5. Евгений Касимов. Парикмахер Яша. Рассказ. «Знамя», № 4
Чудаковатого цирюльника послевоенные дети принимают за Гитлера, а он – герой войны, только никому не говорит об этом – из скромности.
4. Алексей Алехин. Рукопись, найденная в метро. Роман в прозе. «Знамя», № 3
И не роман вовсе – четыре странички. Хотя действительно «в прозе»: жеманная «проза поэта» – все же проза, а не стихи.
3. Георгий Балл. Крик. Притча-плач. «Знамя», № 3
Человек попросил Господа даровать ему другую жизнь.
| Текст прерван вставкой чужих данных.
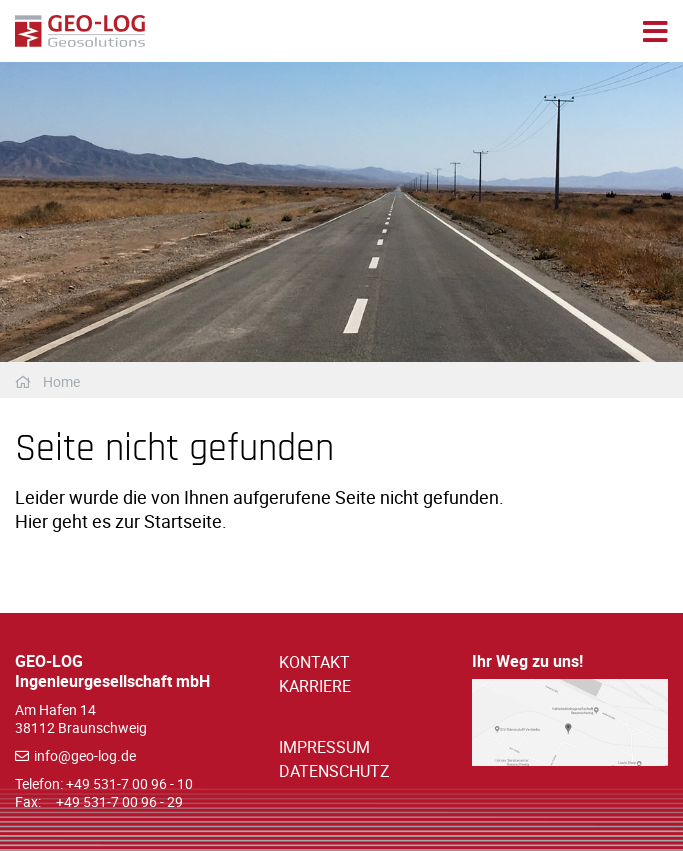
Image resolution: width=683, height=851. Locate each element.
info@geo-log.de (85, 755)
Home (61, 381)
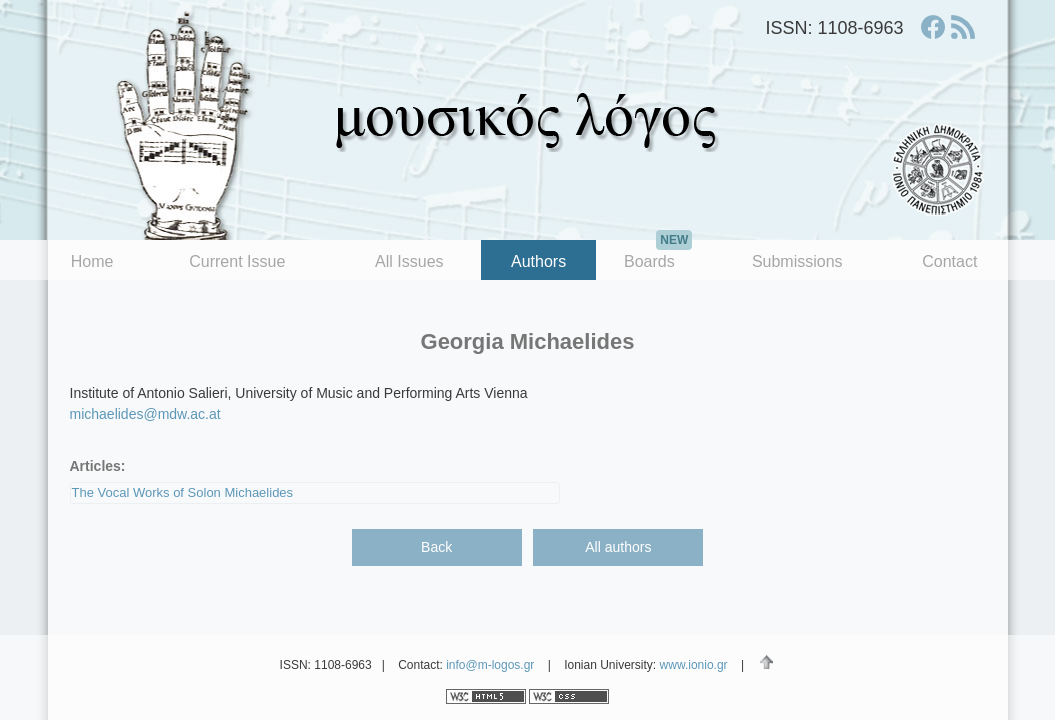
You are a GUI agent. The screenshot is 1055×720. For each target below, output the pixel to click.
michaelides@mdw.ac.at (145, 414)
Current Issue (237, 261)
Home (92, 261)
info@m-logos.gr (490, 665)
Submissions (797, 261)
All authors (618, 547)
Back (436, 547)
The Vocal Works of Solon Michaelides (183, 492)
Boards (658, 255)
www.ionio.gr (694, 665)
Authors (538, 261)
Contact (949, 261)
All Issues (409, 261)
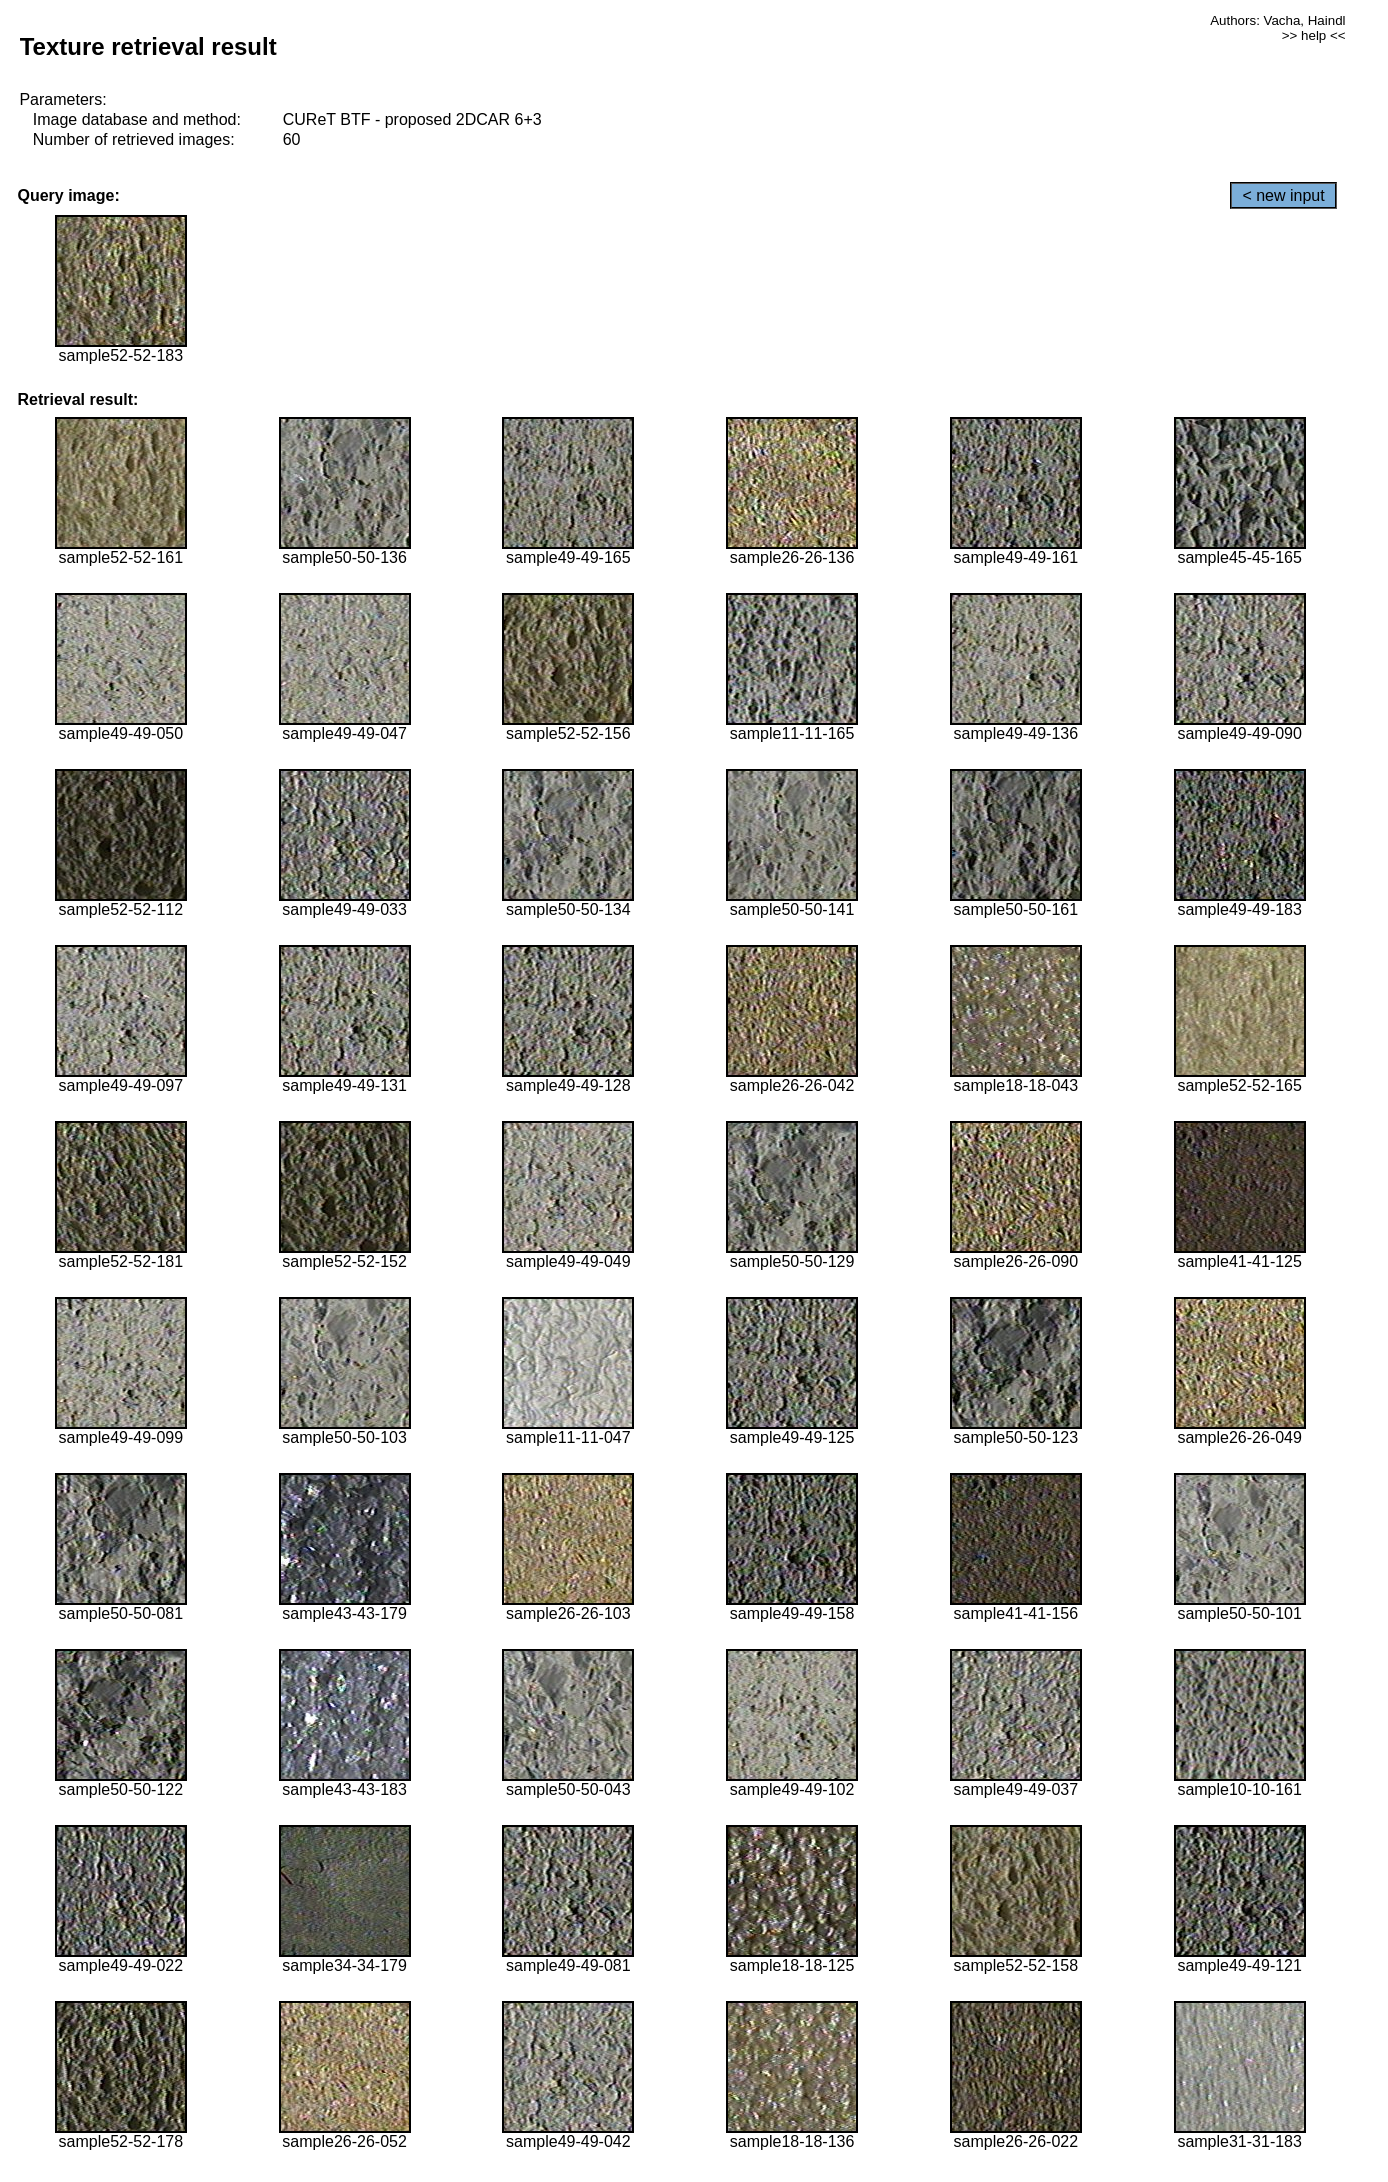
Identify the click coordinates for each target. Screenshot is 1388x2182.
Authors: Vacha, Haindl (1277, 20)
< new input (1283, 195)
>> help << (1314, 35)
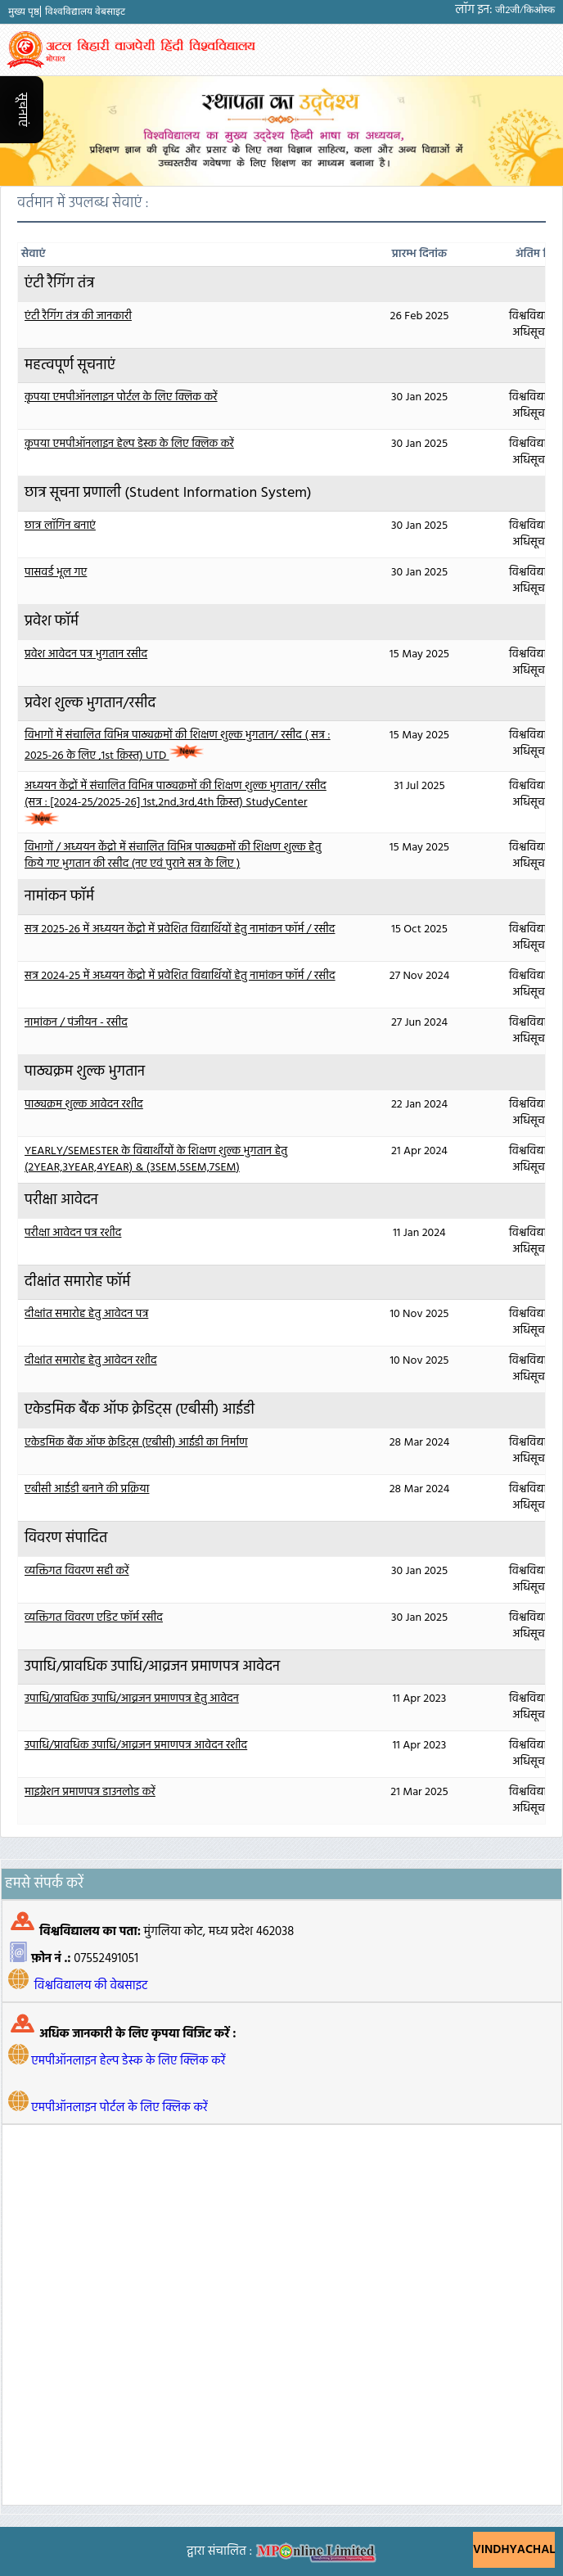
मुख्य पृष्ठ (23, 11)
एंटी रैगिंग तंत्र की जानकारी (78, 316)
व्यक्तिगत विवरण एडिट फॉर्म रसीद (94, 1617)
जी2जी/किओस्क (525, 10)
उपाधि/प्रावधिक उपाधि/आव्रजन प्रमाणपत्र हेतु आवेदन (132, 1699)
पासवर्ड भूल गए (56, 572)
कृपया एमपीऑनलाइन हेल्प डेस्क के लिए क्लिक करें (129, 444)
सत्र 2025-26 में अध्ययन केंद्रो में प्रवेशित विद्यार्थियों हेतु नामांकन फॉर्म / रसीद (180, 929)
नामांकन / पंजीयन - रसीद (76, 1022)
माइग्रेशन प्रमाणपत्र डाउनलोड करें (90, 1792)
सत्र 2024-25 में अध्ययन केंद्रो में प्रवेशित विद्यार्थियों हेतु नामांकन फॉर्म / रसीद (180, 976)
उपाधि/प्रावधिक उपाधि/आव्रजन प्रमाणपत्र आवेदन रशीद (136, 1745)
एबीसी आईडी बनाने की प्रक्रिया (87, 1489)
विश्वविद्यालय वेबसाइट (85, 11)
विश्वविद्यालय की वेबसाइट (91, 1986)
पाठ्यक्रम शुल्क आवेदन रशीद (84, 1104)
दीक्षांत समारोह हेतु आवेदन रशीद (91, 1360)
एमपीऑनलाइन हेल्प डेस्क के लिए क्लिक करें (128, 2061)
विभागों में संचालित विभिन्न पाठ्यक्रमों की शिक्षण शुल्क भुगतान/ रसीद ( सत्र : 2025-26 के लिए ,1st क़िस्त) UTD (178, 745)
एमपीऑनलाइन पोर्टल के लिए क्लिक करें (119, 2108)
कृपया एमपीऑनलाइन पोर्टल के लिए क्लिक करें (121, 397)
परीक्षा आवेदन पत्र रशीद (73, 1233)
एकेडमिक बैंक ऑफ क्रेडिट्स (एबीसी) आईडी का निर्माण (136, 1442)
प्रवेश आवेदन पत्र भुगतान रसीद (86, 654)
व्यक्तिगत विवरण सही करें (77, 1571)
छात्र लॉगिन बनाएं (60, 526)
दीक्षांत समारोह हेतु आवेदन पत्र (86, 1314)
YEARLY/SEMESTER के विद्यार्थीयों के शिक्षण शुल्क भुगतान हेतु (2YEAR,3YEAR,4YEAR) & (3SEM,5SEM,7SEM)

Господь дал человеку волчью жизнь. Волк угодил в навоз и был убит проходящими мимо мужиками. Засим конец притчи.
Ниже середины (от 2 до 1 балла)
2. Юрий Петкевич. На Радоницу. Рассказы. «Знамя», № 3
Образец того, что М.Л. Гаспаров называл «бихевиористской литературой»: даются действия и слова персонажей без их мотиваций и без описаний. Увы, Петкевич – не Хемингуэй. Герои его рассказов – люди, живущие однообразной деревенской жизнью и полностью лишенные индивидуальности. Непонятно, на какого читателя рассчитан этот вязкий кисель из «я пошел» и «она сказала». Впрочем, Наталье Ивановой нравится…
1. Наталья Рубанова. Короткометражные чувства. Рассказы. «Знамя», №4.
Если есть одноразовые стаканчики, наверное, должны быть и одноразовые рассказики, забывающиеся на следующий день после прочтения. Из всего щебечущего короткометражного гламура Рубановой мне помнится только то, что в одном тексте какая-то Гертруда поехала в Прагу, а в другом – тинейджеры в банданах кричали: «Жри, жри ржаной корж, рожа!». Все остальное – смыло летейскими водами.